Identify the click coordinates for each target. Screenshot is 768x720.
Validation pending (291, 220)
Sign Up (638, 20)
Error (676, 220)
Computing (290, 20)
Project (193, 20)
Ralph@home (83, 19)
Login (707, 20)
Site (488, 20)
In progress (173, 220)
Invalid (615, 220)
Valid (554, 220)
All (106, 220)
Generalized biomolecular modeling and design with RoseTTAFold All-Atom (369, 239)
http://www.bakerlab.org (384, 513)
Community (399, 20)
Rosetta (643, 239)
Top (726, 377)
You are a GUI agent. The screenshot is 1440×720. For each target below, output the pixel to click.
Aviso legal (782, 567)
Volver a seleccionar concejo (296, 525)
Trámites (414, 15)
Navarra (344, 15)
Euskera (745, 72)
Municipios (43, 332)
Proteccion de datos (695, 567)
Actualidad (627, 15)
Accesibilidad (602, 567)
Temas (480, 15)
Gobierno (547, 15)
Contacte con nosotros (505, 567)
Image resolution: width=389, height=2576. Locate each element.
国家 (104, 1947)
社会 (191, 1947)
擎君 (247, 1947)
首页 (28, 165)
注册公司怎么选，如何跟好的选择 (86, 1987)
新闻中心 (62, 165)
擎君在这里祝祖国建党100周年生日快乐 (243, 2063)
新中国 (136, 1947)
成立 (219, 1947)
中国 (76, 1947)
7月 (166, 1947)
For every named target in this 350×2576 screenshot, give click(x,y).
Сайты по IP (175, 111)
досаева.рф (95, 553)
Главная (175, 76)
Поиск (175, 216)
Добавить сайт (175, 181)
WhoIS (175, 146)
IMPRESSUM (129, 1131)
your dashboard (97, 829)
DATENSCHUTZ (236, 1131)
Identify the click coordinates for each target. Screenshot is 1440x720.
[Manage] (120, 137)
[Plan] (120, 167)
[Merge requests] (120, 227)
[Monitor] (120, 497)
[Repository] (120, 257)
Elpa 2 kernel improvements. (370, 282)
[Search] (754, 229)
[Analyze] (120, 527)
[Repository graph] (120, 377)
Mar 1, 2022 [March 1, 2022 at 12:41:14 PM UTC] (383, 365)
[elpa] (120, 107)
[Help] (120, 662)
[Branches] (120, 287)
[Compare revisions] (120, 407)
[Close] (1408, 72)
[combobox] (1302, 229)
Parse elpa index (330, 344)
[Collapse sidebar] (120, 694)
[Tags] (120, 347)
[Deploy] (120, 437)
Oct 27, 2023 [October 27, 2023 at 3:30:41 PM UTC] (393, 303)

===

- ACTIVITY
Go through the listing and say how many lines contain the string "click", offering only the number.

- RESPONSE TO THIS TASK
4